The Indian government is set to expand the definition of capital expenditure (capex) starting from the fiscal year 2028 (FY28). This expansion aims to encompass spending on rehabilitating, retrofitting, and upgrading public assets, as well as investments in technology infrastructure. The initiative seeks to provide a more accurate representation of the government's investments in productive assets and enhance the quality of expenditure reporting.
The revised accounting framework will introduce dedicated expenditure categories for digital equipment and information, as well as computer and telecommunications (ICT) equipment. This change will allow the government to separately account for investments in software, ICT hardware, and telecommunications infrastructure, alongside traditional infrastructure assets such as roads, railways, ports, airports, power projects, and irrigation systems.

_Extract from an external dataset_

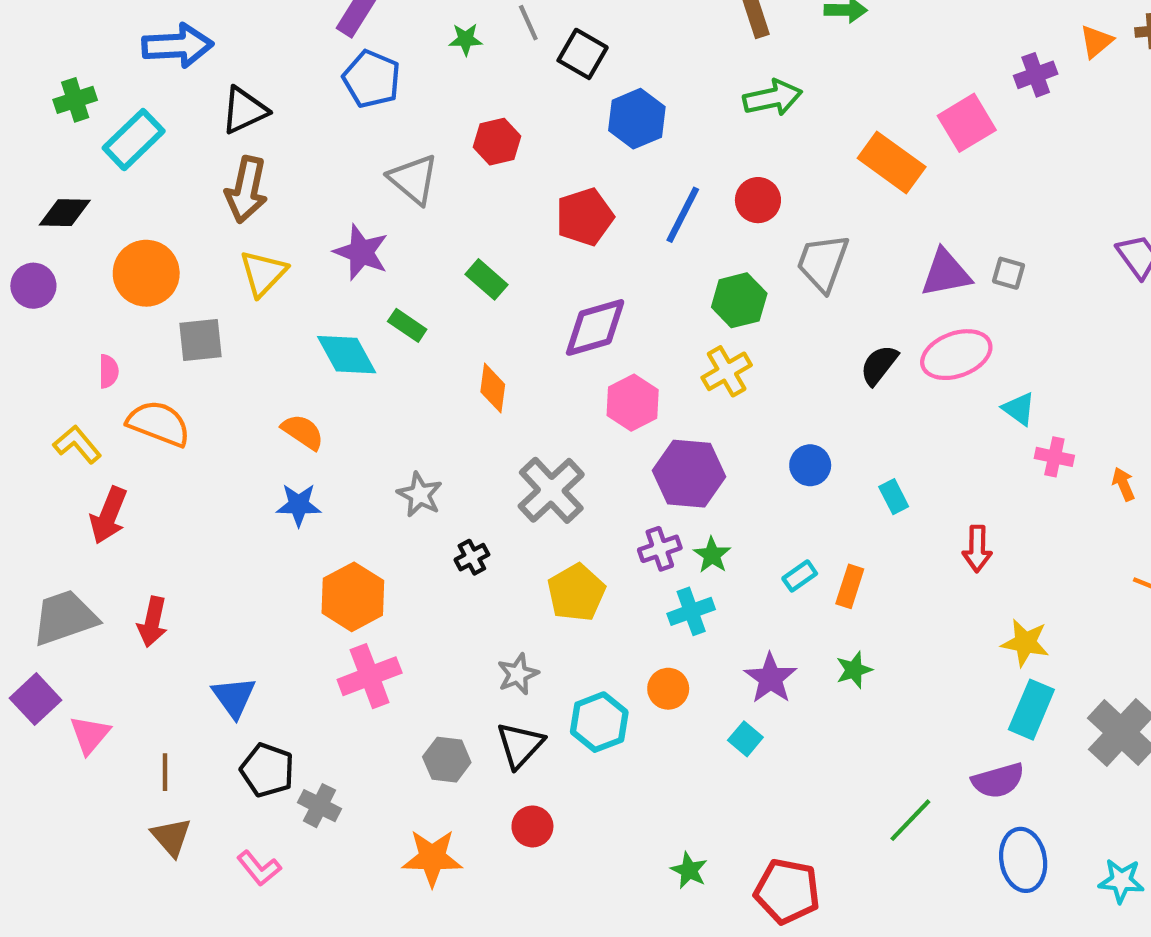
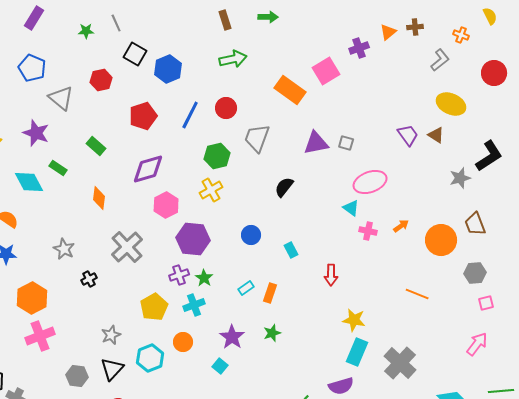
black square: (583, 54) -> (135, 54), moved
blue pentagon: (372, 79) -> (32, 68), moved
pink ellipse: (956, 355) -> (370, 182), moved
orange arrow: (1123, 484) -> (401, 226), moved, turned 77
yellow pentagon: (576, 593) -> (154, 307), moved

Under the new framework, expenditures on rehabilitation, overhaul, retrofitting, and upgrading public assets will be classified as capital expenditure and booked against the relevant asset category. Routine repair and maintenance will continue to be treated as revenue expenditure. This classification applies to a broad range of public assets, including roads, bridges, railways, ports, airports, power projects, irrigation systems, and other government-owned infrastructure.
Projects that could fall under the revised classification include strengthening and widening highways and bridges, mid-life rehabilitation of railway tracks, locomotives, and rolling stock, airport and port modernization, renovation and capacity enhancement of power plants, refurbishment of irrigation canals and dams, retrofitting government hospitals and public buildings to improve safety and energy efficiency, and major upgrades of water supply and sewerage networks. Such expenditures extend the productive life, capacity, or efficiency of an asset and therefore represent investment rather than consumption.
By recognizing these outlays as capital expenditure, the government expects to present a more realistic assessment of investments made in modernizing public infrastructure rather than only creating new assets. This approach aligns with the government's infrastructure-led growth strategy and aims to support economic development through enhanced public investment.
The introduction of dedicated expenditure heads for digital equipment and ICT equipment reflects the government's growing investment in digital governance and technology infrastructure to deliver public services, implement welfare programs, and facilitate financial transactions. Initiatives such as the Digital India program, Unified Payments Interface (UPI), direct benefit transfer (DBT), DigiLocker, and other digital public infrastructure are becoming integral to governance. The new accounting structure will allow policymakers to monitor investments in digital and ICT assets separately.
Abhash Kumar, assistant professor of economics at Delhi University, stated, "As public service delivery becomes increasingly digital, the revised framework is expected to improve transparency in technology-related public spending and facilitate better-informed policy decisions."
Ranen Banerjee, partner and leader of economic advisory at PwC India, commented, "As per accounting practices in the private sector, when an asset is replaced or a major overhaul is undertaken, such expenditure is capitalized and then depreciated over its life. Given government accounts are on a cash basis, expenditure is accounted only in the year it is spent and there is no provision of depreciation. Hence, to reflect the true extent of capex being done, it is fair to include expenditure on major retrofitting, rehabilitation, and significant upgrading of assets. Routine operation and maintenance should, however, remain outside the capex basket, with clear guidelines to prevent overstatement."
The revised accounting framework is set to take effect from FY28, providing ministries and departments time to align their budgeting, accounting, and financial management systems with the new expenditure classification. This transition period will ensure a smooth implementation of the changes and allow for necessary adjustments in financial reporting practices.
The government's decision to broaden the scope of capital expenditure underscores its commitment to infrastructure development and modernization. By including asset upgrades and technology investments in the capex category, the government aims to enhance the quality and efficiency of public infrastructure, thereby supporting sustainable economic growth and improving the delivery of public services to citizens.